Response: The existing statutory requirements for performance criteria are referenced in the preamble to the proposed rule. Specifically, Section 5304 of the 2008 Farm Bill amends the Consolidated Farm and Rural Development Act (7 U.S.C. 1981-2008r, the Con Act) to add a section that requires the Secretary to establish a plan and performance criteria that promote the goal of transitioning borrowers to private commercial credit and other sources of credit in the shortest time possible. As discussed in the preamble to the proposed rule, FSA does not intend to publish additional detail about the performance criteria in the regulations. Regulations set requirements and benefits for the public; these performance criteria are the internal procedures that FSA will use to evaluate its own performance in transitioning borrowers to private credit.
Extension of Right To Reacquire Homestead Property to Family Members
Comment: Why is this opportunity only provided for lessees who are a member of a socially disadvantaged group, rather than all lessees? If it's a good idea for one, it's a good idea for all.
Response: FSA cannot extend this opportunity to all lessees because Section 5305 of the 2008 Farm Bill does not provide authority for us to do so. FSA is merely implementing the statutory language approved by Congress.
Out of Scope Comment
Comment: Oppose FSA's “term limits” on loans and the applicable provisions should have been removed in the 2008 Farm Bill. Term limits are arbitrary.
Response: This comment is outside the scope of this rule. FSA did not propose changing the term limits in the proposed rule.
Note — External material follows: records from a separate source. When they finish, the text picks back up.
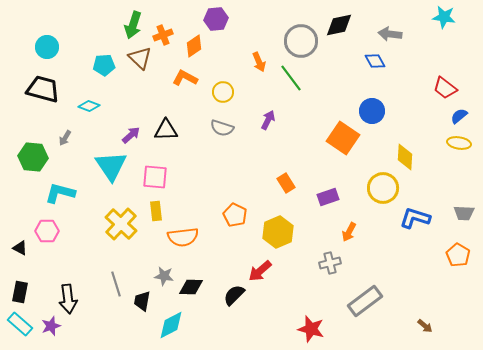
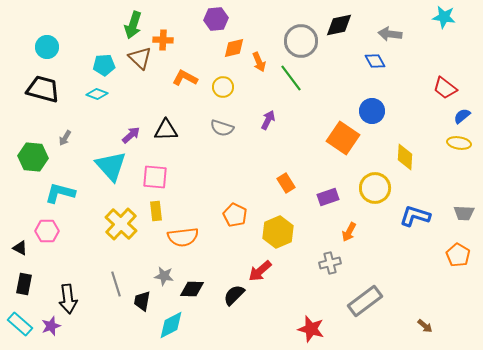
orange cross at (163, 35): moved 5 px down; rotated 24 degrees clockwise
orange diamond at (194, 46): moved 40 px right, 2 px down; rotated 20 degrees clockwise
yellow circle at (223, 92): moved 5 px up
cyan diamond at (89, 106): moved 8 px right, 12 px up
blue semicircle at (459, 116): moved 3 px right
cyan triangle at (111, 166): rotated 8 degrees counterclockwise
yellow circle at (383, 188): moved 8 px left
blue L-shape at (415, 218): moved 2 px up
black diamond at (191, 287): moved 1 px right, 2 px down
black rectangle at (20, 292): moved 4 px right, 8 px up
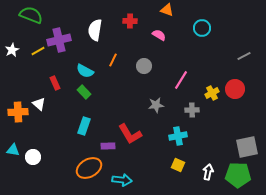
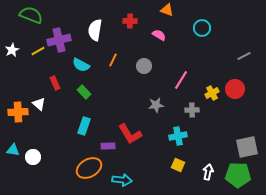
cyan semicircle: moved 4 px left, 6 px up
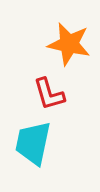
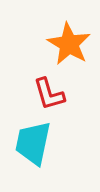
orange star: rotated 18 degrees clockwise
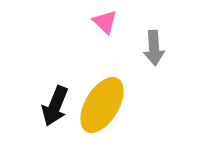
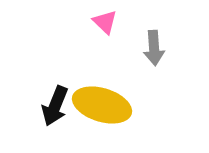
yellow ellipse: rotated 76 degrees clockwise
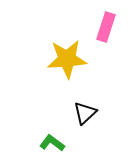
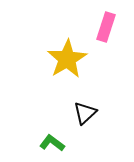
yellow star: rotated 27 degrees counterclockwise
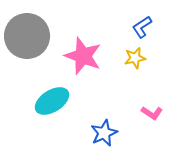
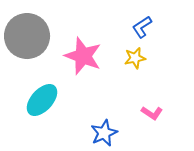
cyan ellipse: moved 10 px left, 1 px up; rotated 16 degrees counterclockwise
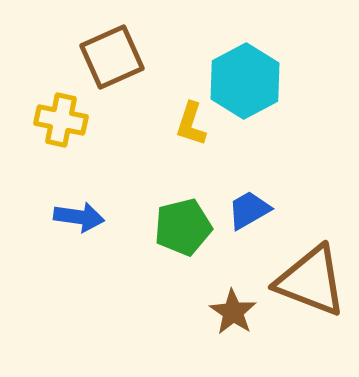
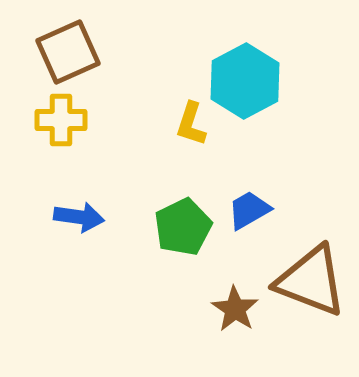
brown square: moved 44 px left, 5 px up
yellow cross: rotated 12 degrees counterclockwise
green pentagon: rotated 12 degrees counterclockwise
brown star: moved 2 px right, 3 px up
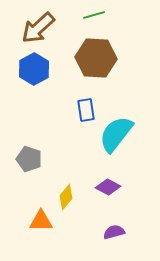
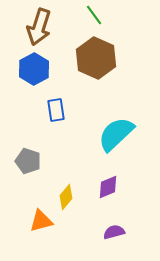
green line: rotated 70 degrees clockwise
brown arrow: moved 1 px right, 1 px up; rotated 30 degrees counterclockwise
brown hexagon: rotated 21 degrees clockwise
blue rectangle: moved 30 px left
cyan semicircle: rotated 9 degrees clockwise
gray pentagon: moved 1 px left, 2 px down
purple diamond: rotated 50 degrees counterclockwise
orange triangle: rotated 15 degrees counterclockwise
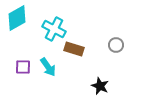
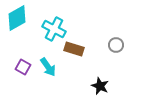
purple square: rotated 28 degrees clockwise
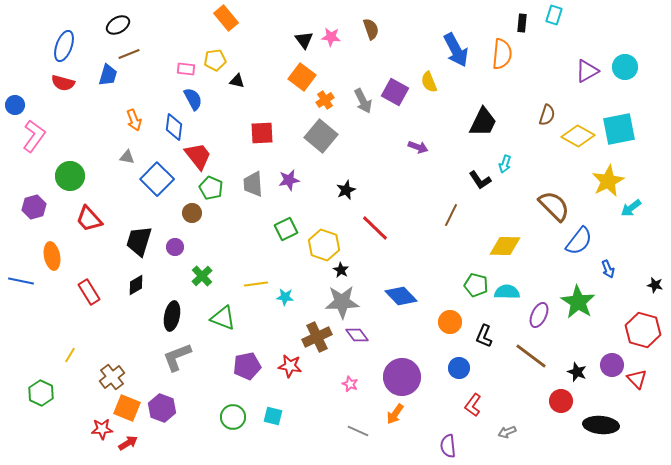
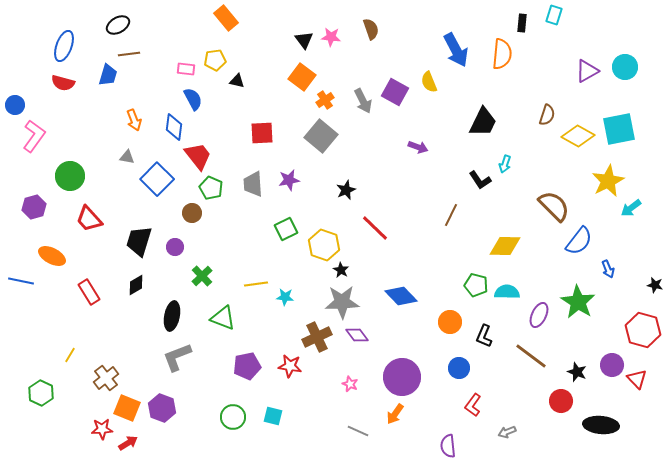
brown line at (129, 54): rotated 15 degrees clockwise
orange ellipse at (52, 256): rotated 52 degrees counterclockwise
brown cross at (112, 377): moved 6 px left, 1 px down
This rule makes minor clarifying changes, which are not in response to a comment on the provisions in the proposed rule, to make terms consistent throughout the rule. For example, this rule consistently uses the term “lessee or designee” to refer to a lessee utilizing a lease-purchase option, rather than sometimes using that term and sometimes using the term “purchaser.” This rule also adds references to Conservation Loans where appropriate, to clarify which provisions do not apply to those loans.
Executive Order 12866
The Office of Management and Budget (OMB) designated this rule as not significant under Executive Order 12866 and, therefore, OMB has not reviewed this final rule.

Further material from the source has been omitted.